‘Late Night With the Devil’ Review #2
Stars: David Dastmalchian, Michael Ironside, Georgina Haig, Fayssal Bazzi, Ian Bliss, Rhys Auteri, Laura Gordon, Ingrid Torelli | Written and Directed by Cameron Cairnes, Colin Cairnes
A live television broadcast goes horribly wrong in this formidably creepy found footage horror, written and directed by Australian brothers Cameron and Colin Cairnes. Anchored by a terrific lead turn from perennial character actor David Dastmalchian, it’s a cult movie waiting to happen.

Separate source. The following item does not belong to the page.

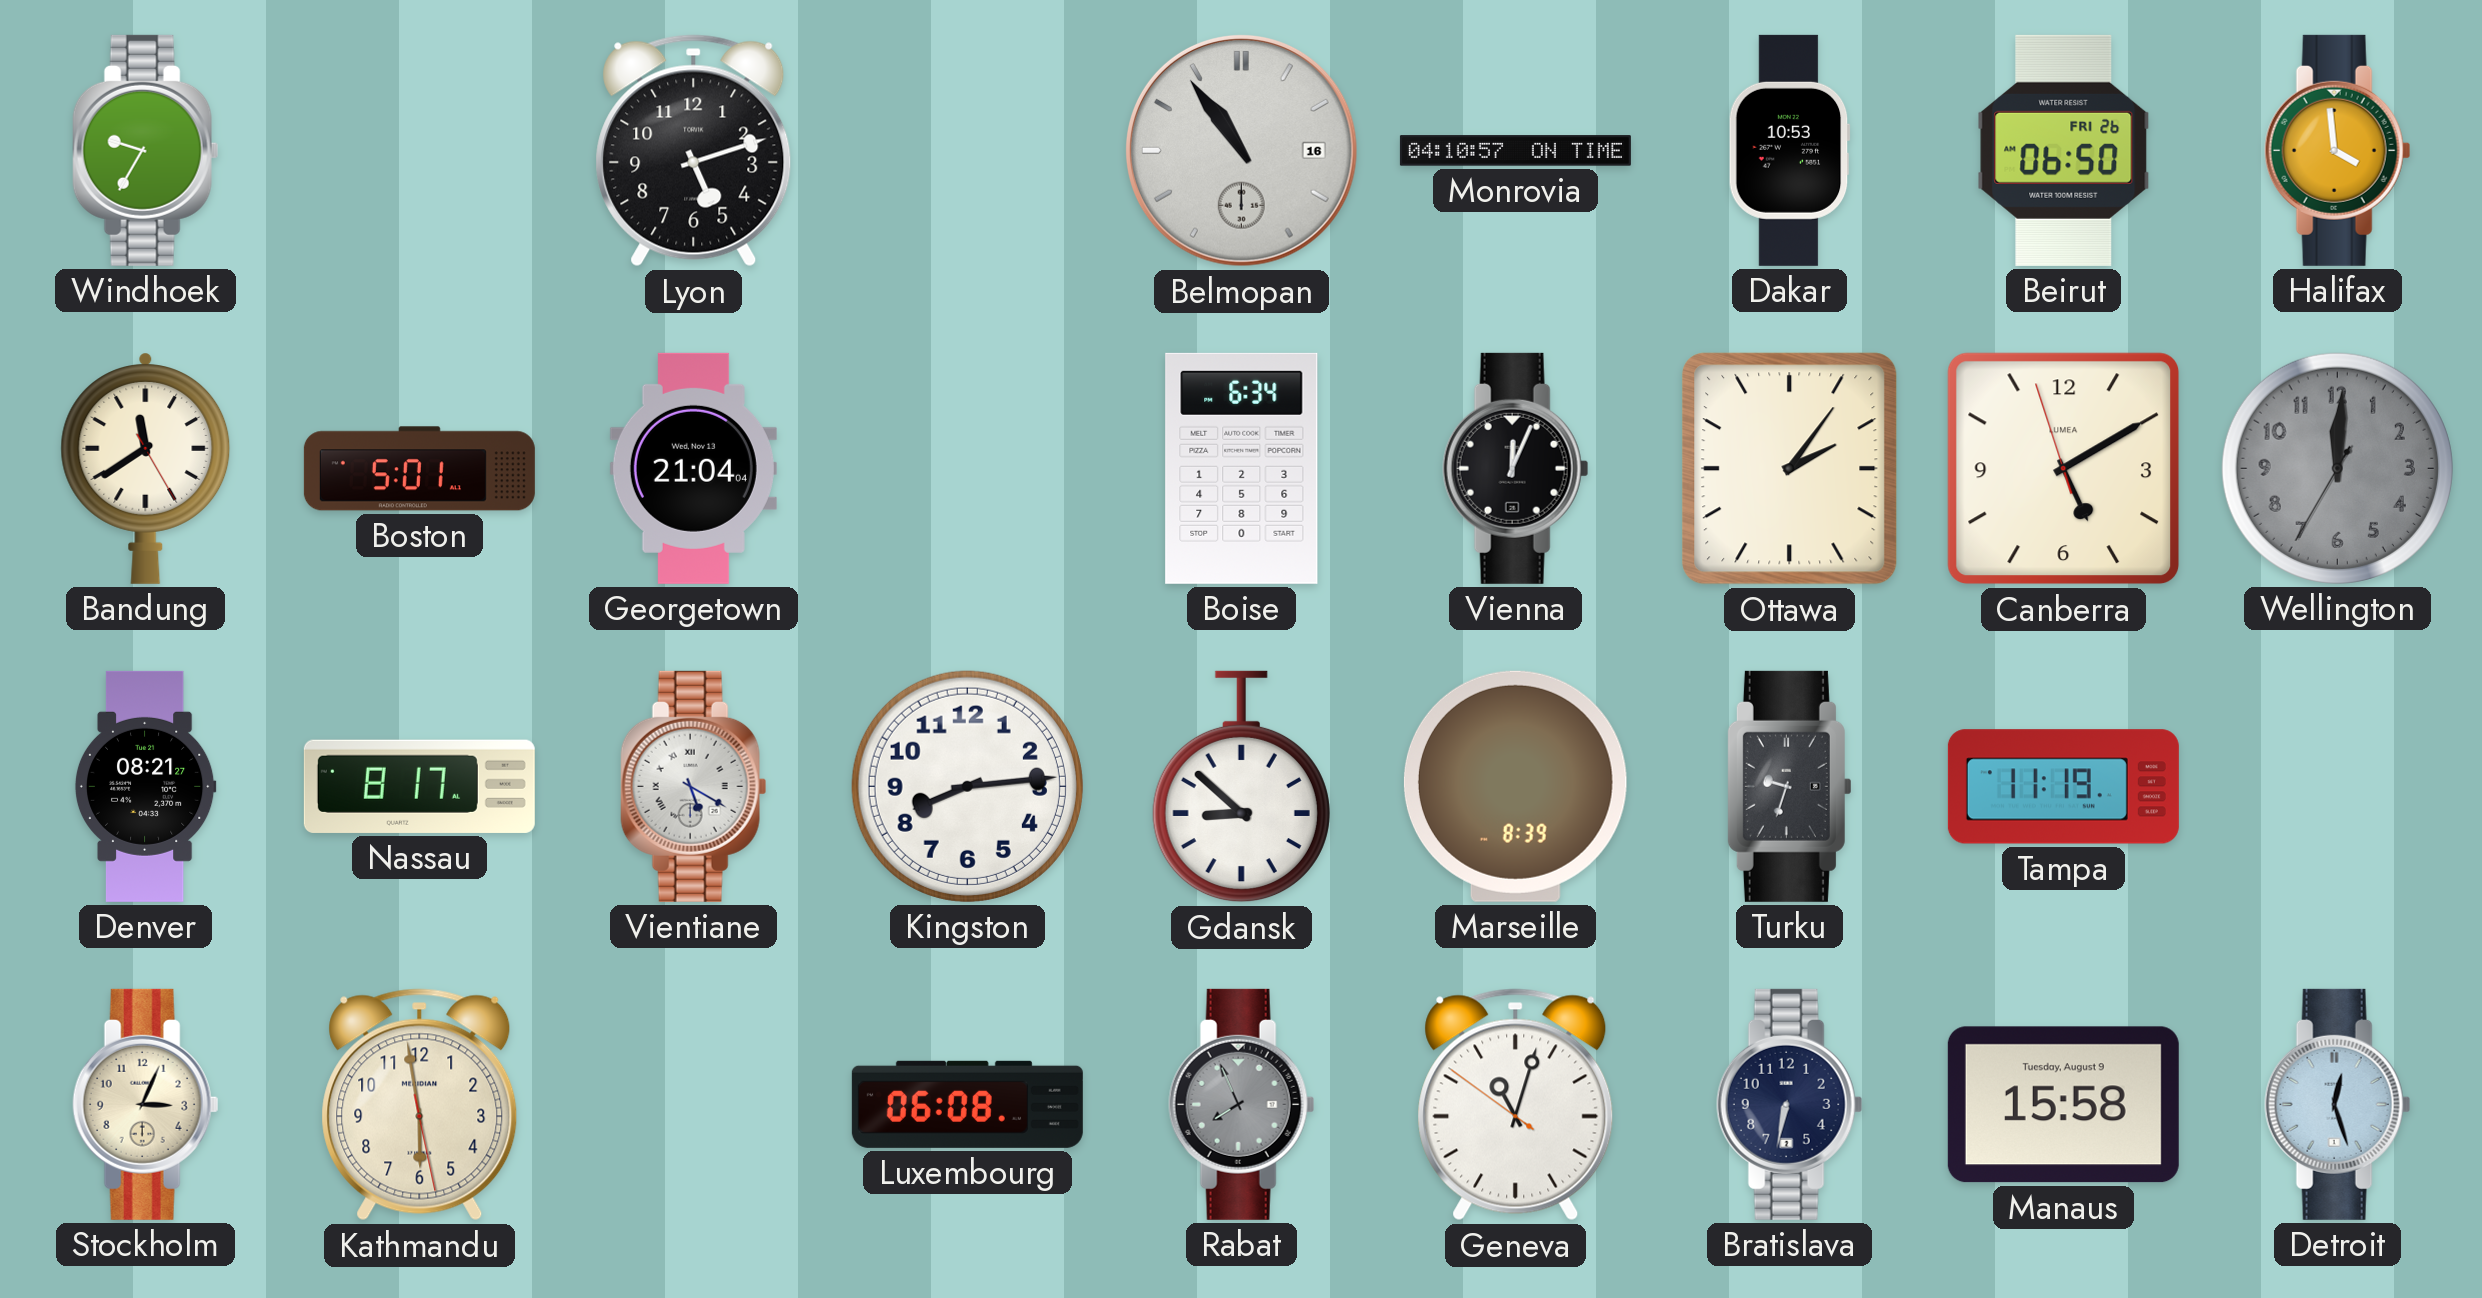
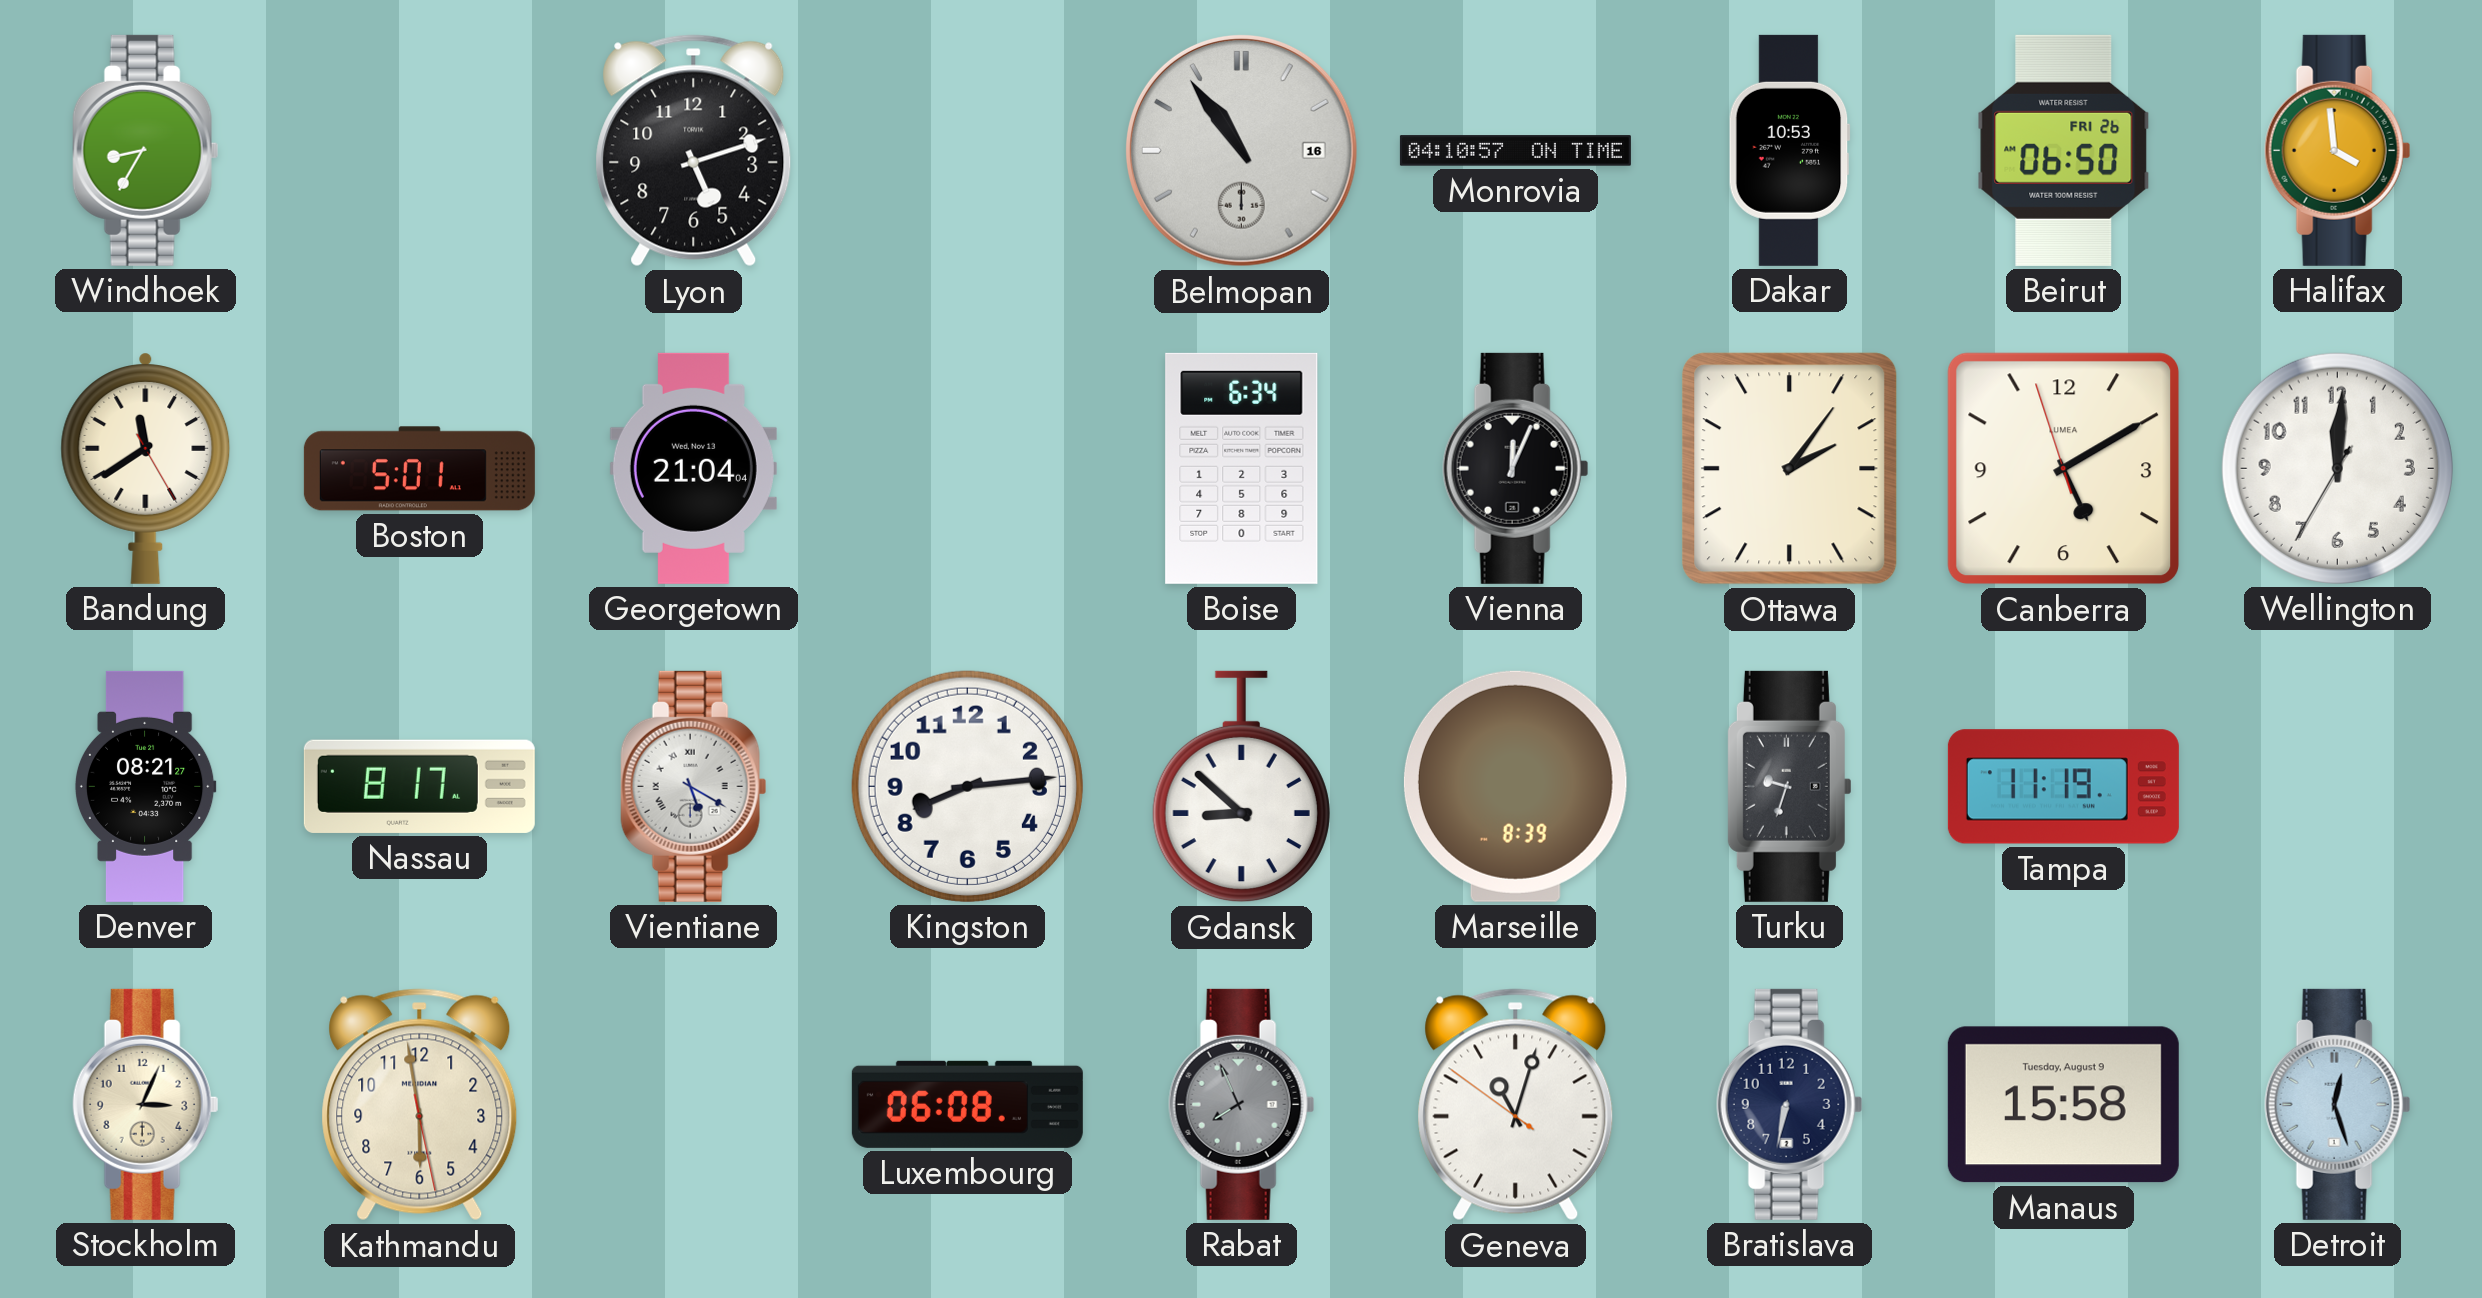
Windhoek: 9:35 -> 8:35
Wellington dial: grey -> white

Taking a page from British TV’s classic Ghostwatch, but adding a period setting, Late Night With the Devil purports to be the master tapes of a disastrous live TV recording from Halloween 1977, in which a guest on the talk show Night Owls with Jack Delroy (Dastmalchian) attempted to commune with the Devil, live on air, in a bid to gain ratings during Sweeps Week.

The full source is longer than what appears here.